Los Angeles mayoral candidate Spencer Pratt has essentially run his entire campaign by saying the things that everyone is thinking but has been too afraid to say out loud — and his recent interviews are a fair indication that he plans to keep that up.
Pratt, during an interview on “The Joe Rogan Experience” last month, explained that some parents in Los Angeles often encourage their children not to look out the window as they drove to and from school, sports practices, or grocery stores. The reason? “Naked zombies” — drug addicts — wandering the streets and sometimes engaging in behaviors that parents would rather their children not see.
His comments on the issue have gone viral this week.
WATCH:
“There’s parents that — when they drive to school — all across the city, this is not just one unique area, they have to have their kids in the back seat staring at an iPad and not to look out the window because meth addicts will just be having sex on the side of the street,” Pratt explained to host Joe Rogan.
“There’s just naked people everywhere now,” he continued. “Naked zombies.

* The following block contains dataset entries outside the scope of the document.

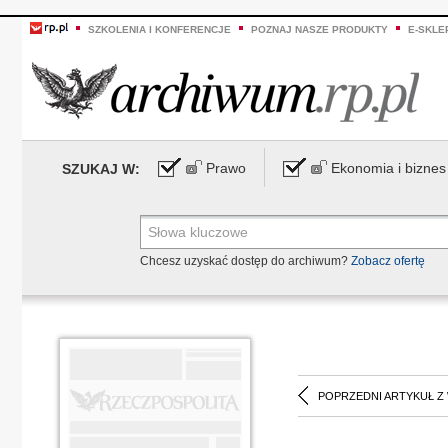
SZKOLENIA I KONFERENCJE
POZNAJ NASZE PRODUKTY
E-SKLE
Prawo
Ekonomia i biznes
SZUKAJ W:
Chcesz uzyskać dostęp do archiwum?
Zobacz ofertę
POPRZEDNI ARTYKUŁ Z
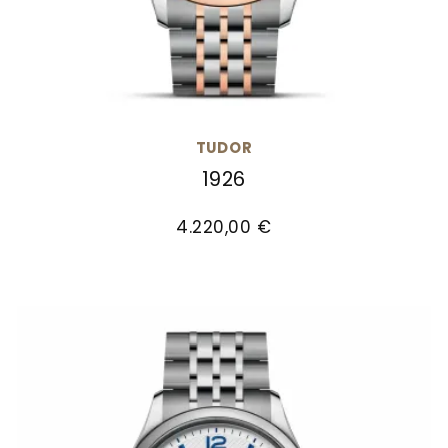
TUDOR
1926
TUDOR 1926, Ref: M91651-0003, Preis: 4.220,00 €
4.220,00 €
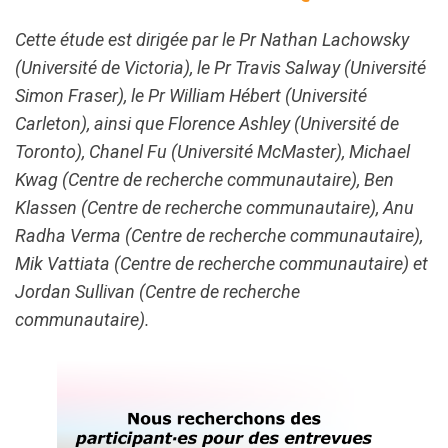
Cette étude est dirigée par le Pr Nathan Lachowsky
(Université de Victoria), le Pr Travis Salway (Université
Simon Fraser), le Pr William Hébert (Université
Carleton), ainsi que Florence Ashley (Université de
Toronto), Chanel Fu (Université McMaster), Michael
Kwag (Centre de recherche communautaire), Ben
Klassen (Centre de recherche communautaire), Anu
Radha Verma (Centre de recherche communautaire),
Mik Vattiata (Centre de recherche communautaire) et
Jordan Sullivan (Centre de recherche
communautaire).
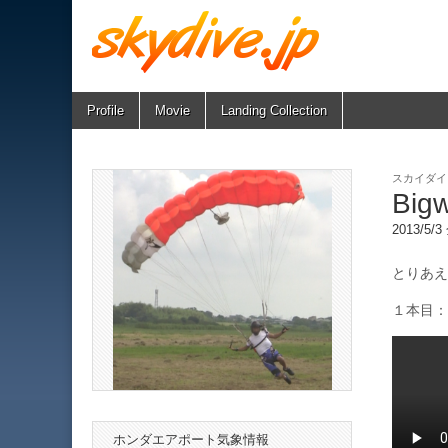
Skip
Main
Profile
Movie
Landing Collection
skydive.jp
to
menu
content
スカイダイ
Bi
2013/5/
とりあえ
１本目：1
ホンダエアポート気象情報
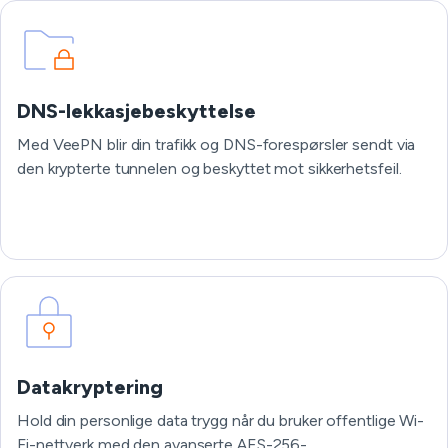
DNS-lekkasjebeskyttelse
Med VeePN blir din trafikk og DNS-forespørsler sendt via
den krypterte tunnelen og beskyttet mot sikkerhetsfeil.
Datakryptering
Hold din personlige data trygg når du bruker offentlige Wi-
Fi-nettverk med den avanserte AES-256-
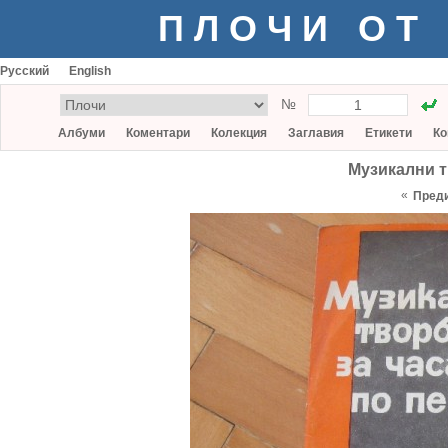
ПЛОЧИ ОТ
Русский
English
№
Албуми
Коментари
Колекция
Заглавия
Етикети
Ко
Музикални т
«
Пред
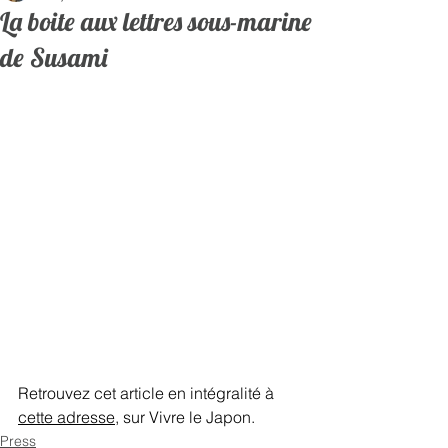
La boite aux lettres sous-marine
de Susami
Retrouvez cet article en intégralité à 
cette adresse
, sur Vivre le Japon.   
Press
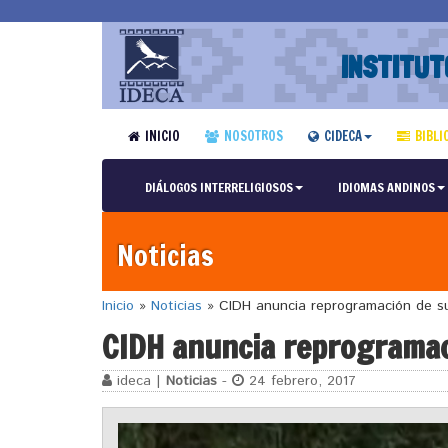
INSTITUT
INICIO
NOSOTROS
CIDECA
BIBLI
DIÁLOGOS INTERRELIGIOSOS
IDIOMAS ANDINOS
Noticias
Inicio
»
Noticias
»
CIDH anuncia reprogramación de su 
CIDH anuncia reprogramaci
ideca |
Noticias
-
24 febrero, 2017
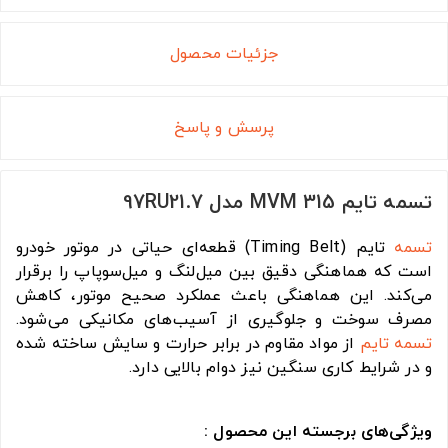
جزئیات محصول
پرسش و پاسخ
تسمه تایم MVM 315 مدل 97RU21.7
تسمه
تایم (Timing Belt) قطعه‌ای حیاتی در موتور خودرو
است که هماهنگی دقیق بین میل‌لنگ و میل‌سوپاپ را برقرار
می‌کند. این هماهنگی باعث عملکرد صحیح موتور، کاهش
مصرف سوخت و جلوگیری از آسیب‌های مکانیکی می‌شود.
تسمه تایم
از مواد مقاوم در برابر حرارت و سایش ساخته شده
و در شرایط کاری سنگین نیز دوام بالایی دارد.
ویژگی‌های برجسته این محصول :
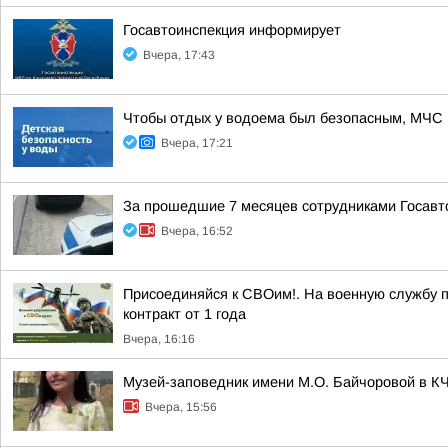
Госавтоинспекция информирует
Вчера, 17:43
Чтобы отдых у водоема был безопасным, МЧС 
Вчера, 17:21
За прошедшие 7 месяцев сотрудниками Госавт
Вчера, 16:52
Присоединяйся к СВОим!. На военную службу п
контракт от 1 года
Вчера, 16:16
Музей-заповедник имени М.О. Байчоровой в КЧ
Вчера, 15:56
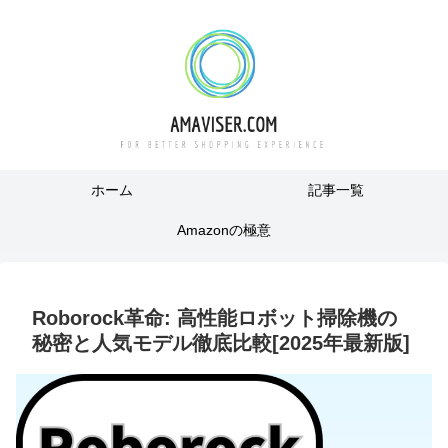
ホーム
記事一覧
Amazonの極意
Roborock革命: 高性能ロボット掃除機の
秘密と人気モデル徹底比較[2025年最新版]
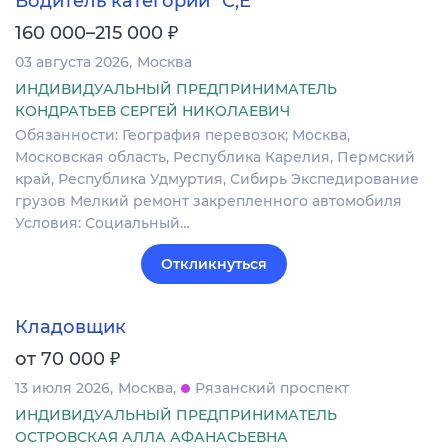
Водитель категории "С,Е"
₽
160 000–215 000
03 августа 2026
Москва
ИНДИВИДУАЛЬНЫЙ ПРЕДПРИНИМАТЕЛЬ
КОНДРАТЬЕВ СЕРГЕЙ НИКОЛАЕВИЧ
Обязанности: География перевозок; Москва,
Московская область, Республика Карелия, Пермский
край, Республика Удмуртия, Сибирь Экспедирование
грузов Мелкий ремонт закрепленного автомобиля
Условия: Социальный…
Откликнуться
Кладовщик
₽
от 70 000
13 июля 2026
Москва
Рязанский проспект
ИНДИВИДУАЛЬНЫЙ ПРЕДПРИНИМАТЕЛЬ
ОСТРОВСКАЯ АЛЛА АФАНАСЬЕВНА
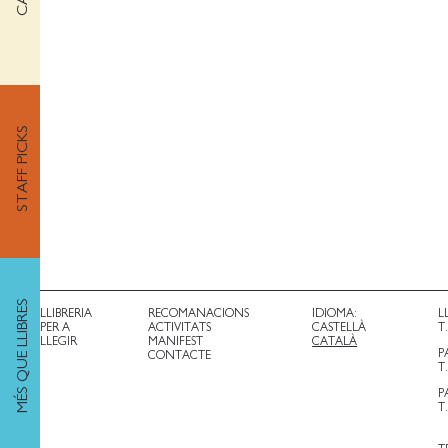
STAFF PICKS
MÉS QUE LLIBRES
LLIBRERIA
RECOMANACIONS
IDIOMA:
L
PER A
ACTIVITATS
CASTELLÀ
T
LLEGIR
MANIFEST
CATALÀ
P
CONTACTE
T
P
T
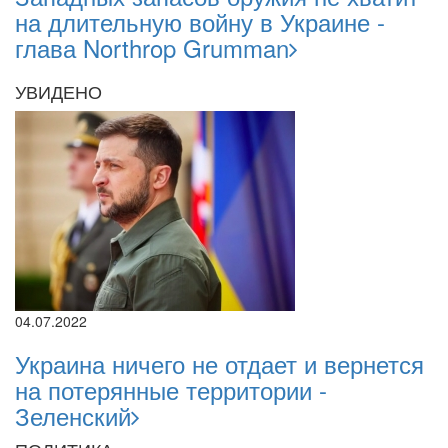
на длительную войну в Украине -
глава Northrop Grumman
УВИДЕНО
04.07.2022
Украина ничего не отдает и вернется
на потерянные территории -
Зеленский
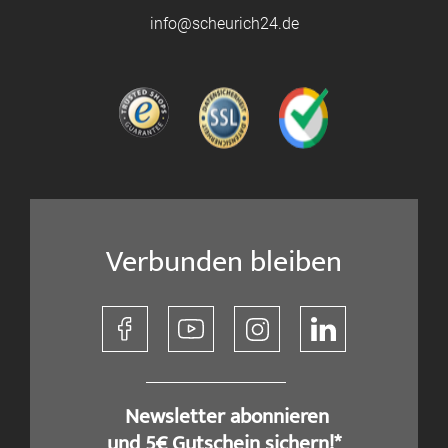
info@scheurich24.de
Verbunden bleiben
​ Newsletter abonnieren
und 5€ Gutschein sichern!*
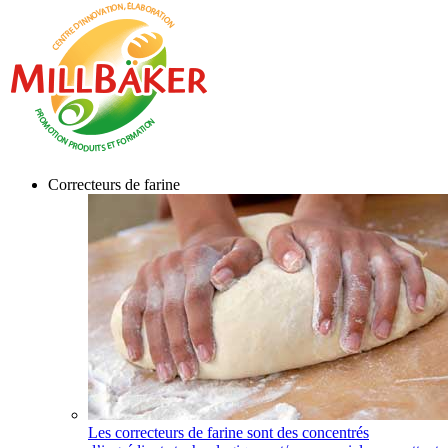
Correcteurs de farine
Les correcteurs de farine sont des concentrés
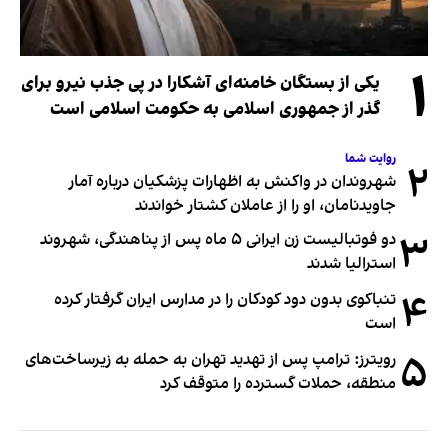
۱
یکی از بستگان خامنه‌ای آشکارا در پی جذب نیرو برای
گذر از جمهوری اسلامی به حکومت اسلامی است
روایت شما
۲
شهروندان در واکنش به اظهارات پزشکیان درباره آمار
جاویدنامان، او را از عاملان کشتار خواندند
۳
دو فوتبالیست زن ایرانی ۵ ماه پس از پناهندگی، شهروند
استرالیا شدند
۴
تنباکوی بدون دود کودکان را در مدارس ایران گرفتار کرده
است
۵
رویترز: ترامپ پس از تهدید تهران به حمله به زیرساخت‌های
منطقه، حملات گسترده را متوقف کرد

And the DEA will tell you, 90% of these homeless people have a drug problem. We have a drug addict problem. These aren’t people that just, like, missed a paycheck and we need to get them help and get back — this is a drug problem that needs mandatory treatment, not handing people needles and pipes and saying, ‘Oh, here’s a million-dollar bed.’ If you’re a fentanyl zombie hanging upside down, you don’t care about a million-dollar empty bed because you’re just high, you sober up, and you go get high again.”
Pratt made a similar point during a televised debate with two of his opponents — incumbent Democratic Mayor Karen Bass and Democratic socialist City Councilwoman Nithya Raman — who have argued in favor of providing more beds and voluntary treatment for the homeless.
Pointing out that the vast majority of L.A.’s homeless had drug problems, Pratt challenged Raman directly and said he’d even go with her to offer aid to the homeless — but warned her that they were far more likely to attack her than to accept her help.